TCHAD BLAKE RECORDING PETER GABRIEL'S UPCOMING RELEASE WITH NEUMANN'S KU 100 BINAURAL HEAD

PRESS RELEASE
FOR IMMEDIATE RELEASE


Tchad Blake gets close to the Neumann KU 100 Binaural Head while recording Peter Gabriel's upcoming release.

OLD LYME CONNECTICUT: Set in the age of prolific multi-effects processors and software packages, renowned musician/engineer/producer Tchad Blake has some very different ideas when it comes to effecting and spatializing his tracks. He's currently employing one of his Neumann KU 100 binaural heads to rerecord tracks on Peter Gabriel's forthcoming album, a technique that has proven itself time and time again.

When not working with his own band, The Latin Playboys, Blake records and produces such upstarts as Sheryl Crow, Tom Waits, Los Lobos, Suzanne Vega, and Paul McCartney.
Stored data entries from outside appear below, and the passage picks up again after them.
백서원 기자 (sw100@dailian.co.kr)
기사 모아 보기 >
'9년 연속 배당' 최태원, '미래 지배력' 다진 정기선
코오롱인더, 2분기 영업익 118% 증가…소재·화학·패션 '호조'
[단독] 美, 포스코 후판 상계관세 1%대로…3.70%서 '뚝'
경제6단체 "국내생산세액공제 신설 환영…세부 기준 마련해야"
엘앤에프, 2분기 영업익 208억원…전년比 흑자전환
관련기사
By using a dummy head with microphones placed inside realistic ears, the Neumann KU 100 captures all of the directional information that our own ears naturally capture. Dubbed "binaural", such recordings convey realistic spatial imaging in three dimensions when played back on headphones. "Binaural recordings are completely unique," Blake offered. "They're completely realistic and require no special processing or extra equipment. I built my own head twenty years ago to modest effect and upgraded to the Neumann ten years ago. Since then I've acquired a second, my wife has purchased one, and we've talked Real World Studios into buying one. That's four heads within a two-mile radius, probably the highest concentration of Neumann heads outside of the factory!"

When he records, Blake usually uses the KU 100 as his main overhead microphone, and it always serves as his field microphone. However, for mixing and remixing purposes, he sets up the KU 100 in a room with unique amplifiers and speaker systems and the "processes" a signal with their electrical and acoustical properties. He uses everything from Radio Shack amplifiers to guitar amplifiers in garbage cans. For a track on Peter Gabriel's project, he sent all of their orchestra strings out through an Indian PA speaker, which was nothing more than a fifty-watt horn designed for outdoor use. With the speaker in a very lively room, Blake was able to morph an otherwise traditional string sound into a "very weird sort of Eastern string sound". The KU 100 captures the space of the room and the timbre of a given speaker with chilling realism.

"I never process the binaural signal for 'loudspeaker compatibility'," noted Blake. "I hate it when people do that because it actually makes it sound worse on loudspeakers, and the binaural effect with headphones is ruined. The binaural signal sounds great on loudspeakers without any tweaking. It doesn't sound truly binaural, but it doesn't sound like plain old stereo, either. There's something very special about it - it has it's own kind of sound. It has depth."

At Peter Gabriel's Real World Studios, Blake compliments the KU 100 with Neve and API preamplifiers that feed into either Oxford or Solid State Logic consoles. Other auxiliary equipment includes sunglasses, wigs, lipstick, fake nose-mustache combos, etc. (you know - to dress up the KU 100). Their current project will wrap up at the end of December. At press time, no album title had been settled on.